WORK INSTRUCTIONS:
Write the listing out again, exactly as it appears.

Segment Start: SOURCE DATA

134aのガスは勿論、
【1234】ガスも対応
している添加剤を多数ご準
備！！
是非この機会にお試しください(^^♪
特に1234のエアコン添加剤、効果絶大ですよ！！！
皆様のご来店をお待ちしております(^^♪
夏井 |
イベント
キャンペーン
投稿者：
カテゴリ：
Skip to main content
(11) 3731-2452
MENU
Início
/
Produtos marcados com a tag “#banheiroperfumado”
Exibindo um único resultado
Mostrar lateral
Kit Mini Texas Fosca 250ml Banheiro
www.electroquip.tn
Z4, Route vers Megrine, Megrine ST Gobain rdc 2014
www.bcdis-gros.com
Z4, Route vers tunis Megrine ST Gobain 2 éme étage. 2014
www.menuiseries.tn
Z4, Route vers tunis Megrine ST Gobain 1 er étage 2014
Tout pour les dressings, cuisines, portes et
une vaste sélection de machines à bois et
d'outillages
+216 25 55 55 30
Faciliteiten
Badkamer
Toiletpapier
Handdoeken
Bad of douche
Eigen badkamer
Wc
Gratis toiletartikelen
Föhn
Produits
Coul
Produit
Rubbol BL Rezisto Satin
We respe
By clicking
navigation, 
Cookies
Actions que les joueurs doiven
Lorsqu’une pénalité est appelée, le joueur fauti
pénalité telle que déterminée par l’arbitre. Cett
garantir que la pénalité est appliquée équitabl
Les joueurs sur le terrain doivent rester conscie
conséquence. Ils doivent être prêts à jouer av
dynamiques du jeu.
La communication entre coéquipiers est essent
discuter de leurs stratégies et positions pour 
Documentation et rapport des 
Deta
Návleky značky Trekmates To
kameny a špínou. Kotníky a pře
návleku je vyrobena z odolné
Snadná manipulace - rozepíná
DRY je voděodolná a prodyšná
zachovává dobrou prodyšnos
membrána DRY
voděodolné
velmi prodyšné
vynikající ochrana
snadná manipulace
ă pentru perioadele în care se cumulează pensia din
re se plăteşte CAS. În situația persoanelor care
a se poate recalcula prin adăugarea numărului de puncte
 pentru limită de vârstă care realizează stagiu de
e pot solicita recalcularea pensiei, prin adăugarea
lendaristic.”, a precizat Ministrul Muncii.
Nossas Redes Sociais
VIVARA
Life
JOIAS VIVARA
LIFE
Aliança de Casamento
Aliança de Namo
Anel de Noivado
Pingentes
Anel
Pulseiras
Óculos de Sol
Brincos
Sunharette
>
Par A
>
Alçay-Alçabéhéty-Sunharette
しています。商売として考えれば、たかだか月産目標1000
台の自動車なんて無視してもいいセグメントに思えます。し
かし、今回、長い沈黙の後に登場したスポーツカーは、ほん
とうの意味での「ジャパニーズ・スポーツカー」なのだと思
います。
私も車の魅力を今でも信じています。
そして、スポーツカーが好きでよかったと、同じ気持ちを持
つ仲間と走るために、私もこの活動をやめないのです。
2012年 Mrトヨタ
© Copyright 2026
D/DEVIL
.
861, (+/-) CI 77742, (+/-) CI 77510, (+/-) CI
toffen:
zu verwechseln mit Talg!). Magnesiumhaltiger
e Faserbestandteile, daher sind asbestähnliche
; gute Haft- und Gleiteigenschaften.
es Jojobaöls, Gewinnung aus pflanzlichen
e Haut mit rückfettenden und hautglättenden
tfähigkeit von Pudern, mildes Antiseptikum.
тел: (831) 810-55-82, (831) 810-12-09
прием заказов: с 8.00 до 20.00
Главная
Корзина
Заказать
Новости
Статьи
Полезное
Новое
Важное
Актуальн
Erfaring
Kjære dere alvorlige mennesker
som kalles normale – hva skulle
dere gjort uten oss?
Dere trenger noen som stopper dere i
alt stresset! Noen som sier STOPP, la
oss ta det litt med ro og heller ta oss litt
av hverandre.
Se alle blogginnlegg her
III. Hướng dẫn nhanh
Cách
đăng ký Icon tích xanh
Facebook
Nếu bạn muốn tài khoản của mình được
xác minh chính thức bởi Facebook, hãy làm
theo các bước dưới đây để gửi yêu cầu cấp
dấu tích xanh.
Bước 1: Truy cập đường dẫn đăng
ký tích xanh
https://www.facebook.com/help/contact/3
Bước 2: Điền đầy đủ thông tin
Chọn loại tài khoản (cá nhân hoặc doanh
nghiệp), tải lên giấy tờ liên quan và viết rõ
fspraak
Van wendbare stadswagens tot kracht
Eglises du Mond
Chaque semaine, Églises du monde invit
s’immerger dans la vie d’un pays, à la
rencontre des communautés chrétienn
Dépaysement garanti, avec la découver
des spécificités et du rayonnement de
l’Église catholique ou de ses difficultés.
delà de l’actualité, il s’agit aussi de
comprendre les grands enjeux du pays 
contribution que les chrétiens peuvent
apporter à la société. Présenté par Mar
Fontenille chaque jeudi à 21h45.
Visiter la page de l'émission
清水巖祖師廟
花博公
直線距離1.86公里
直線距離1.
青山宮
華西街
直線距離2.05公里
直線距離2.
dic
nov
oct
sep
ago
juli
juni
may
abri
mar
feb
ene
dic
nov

Segment End: SOURCE DATA

ANSWER SECTION:
134aのガスは勿論、
【1234】ガスも対応
している添加剤を多数ご準
備！！
是非この機会にお試しください(^^♪
特に1234のエアコン添加剤、効果絶大ですよ！！！
皆様のご来店をお待ちしております(^^♪
夏井 |
イベント
キャンペーン
投稿者：
カテゴリ：
Skip to main content
(11) 3731-2452
MENU
Início
/
Produtos marcados com a tag “#banheiroperfumado”
Exibindo um único resultado
Mostrar lateral
Kit Mini Texas Fosca 250ml Banheiro
www.electroquip.tn
Z4, Route vers Megrine, Megrine ST Gobain rdc 2014
www.bcdis-gros.com
Z4, Route vers tunis Megrine ST Gobain 2 éme étage. 2014
www.menuiseries.tn
Z4, Route vers tunis Megrine ST Gobain 1 er étage 2014
Tout pour les dressings, cuisines, portes et
une vaste sélection de machines à bois et
d'outillages
+216 25 55 55 30
Faciliteiten
Badkamer
Toiletpapier
Handdoeken
Bad of douche
Eigen badkamer
Wc
Gratis toiletartikelen
Föhn
Produits
Coul
Produit
Rubbol BL Rezisto Satin
We respe
By clicking
navigation, 
Cookies
Actions que les joueurs doiven
Lorsqu’une pénalité est appelée, le joueur fauti
pénalité telle que déterminée par l’arbitre. Cett
garantir que la pénalité est appliquée équitabl
Les joueurs sur le terrain doivent rester conscie
conséquence. Ils doivent être prêts à jouer av
dynamiques du jeu.
La communication entre coéquipiers est essent
discuter de leurs stratégies et positions pour 
Documentation et rapport des 
Deta
Návleky značky Trekmates To
kameny a špínou. Kotníky a pře
návleku je vyrobena z odolné
Snadná manipulace - rozepíná
DRY je voděodolná a prodyšná
zachovává dobrou prodyšnos
membrána DRY
voděodolné
velmi prodyšné
vynikající ochrana
snadná manipulace
ă pentru perioadele în care se cumulează pensia din
re se plăteşte CAS. În situația persoanelor care
a se poate recalcula prin adăugarea numărului de puncte
 pentru limită de vârstă care realizează stagiu de
e pot solicita recalcularea pensiei, prin adăugarea
lendaristic.”, a precizat Ministrul Muncii.
Nossas Redes Sociais
VIVARA
Life
JOIAS VIVARA
LIFE
Aliança de Casamento
Aliança de Namo
Anel de Noivado
Pingentes
Anel
Pulseiras
Óculos de Sol
Brincos
Sunharette
>
Par A
>
Alçay-Alçabéhéty-Sunharette
しています。商売として考えれば、たかだか月産目標1000
台の自動車なんて無視してもいいセグメントに思えます。し
かし、今回、長い沈黙の後に登場したスポーツカーは、ほん
とうの意味での「ジャパニーズ・スポーツカー」なのだと思
います。
私も車の魅力を今でも信じています。
そして、スポーツカーが好きでよかったと、同じ気持ちを持
つ仲間と走るために、私もこの活動をやめないのです。
2012年 Mrトヨタ
© Copyright 2026
D/DEVIL
.
861, (+/-) CI 77742, (+/-) CI 77510, (+/-) CI
toffen:
zu verwechseln mit Talg!). Magnesiumhaltiger
e Faserbestandteile, daher sind asbestähnliche
; gute Haft- und Gleiteigenschaften.
es Jojobaöls, Gewinnung aus pflanzlichen
e Haut mit rückfettenden und hautglättenden
tfähigkeit von Pudern, mildes Antiseptikum.
тел: (831) 810-55-82, (831) 810-12-09
прием заказов: с 8.00 до 20.00
Главная
Корзина
Заказать
Новости
Статьи
Полезное
Новое
Важное
Актуальн
Erfaring
Kjære dere alvorlige mennesker
som kalles normale – hva skulle
dere gjort uten oss?
Dere trenger noen som stopper dere i
alt stresset! Noen som sier STOPP, la
oss ta det litt med ro og heller ta oss litt
av hverandre.
Se alle blogginnlegg her
III. Hướng dẫn nhanh
Cách
đăng ký Icon tích xanh
Facebook
Nếu bạn muốn tài khoản của mình được
xác minh chính thức bởi Facebook, hãy làm
theo các bước dưới đây để gửi yêu cầu cấp
dấu tích xanh.
Bước 1: Truy cập đường dẫn đăng
ký tích xanh
https://www.facebook.com/help/contact/3
Bước 2: Điền đầy đủ thông tin
Chọn loại tài khoản (cá nhân hoặc doanh
nghiệp), tải lên giấy tờ liên quan và viết rõ
fspraak
Van wendbare stadswagens tot kracht
Eglises du Mond
Chaque semaine, Églises du monde invit
s’immerger dans la vie d’un pays, à la
rencontre des communautés chrétienn
Dépaysement garanti, avec la découver
des spécificités et du rayonnement de
l’Église catholique ou de ses difficultés.
delà de l’actualité, il s’agit aussi de
comprendre les grands enjeux du pays 
contribution que les chrétiens peuvent
apporter à la société. Présenté par Mar
Fontenille chaque jeudi à 21h45.
Visiter la page de l'émission
清水巖祖師廟
花博公
直線距離1.86公里
直線距離1.
青山宮
華西街
直線距離2.05公里
直線距離2.
dic
nov
oct
sep
ago
juli
juni
may
abri
mar
feb
ene
dic
nov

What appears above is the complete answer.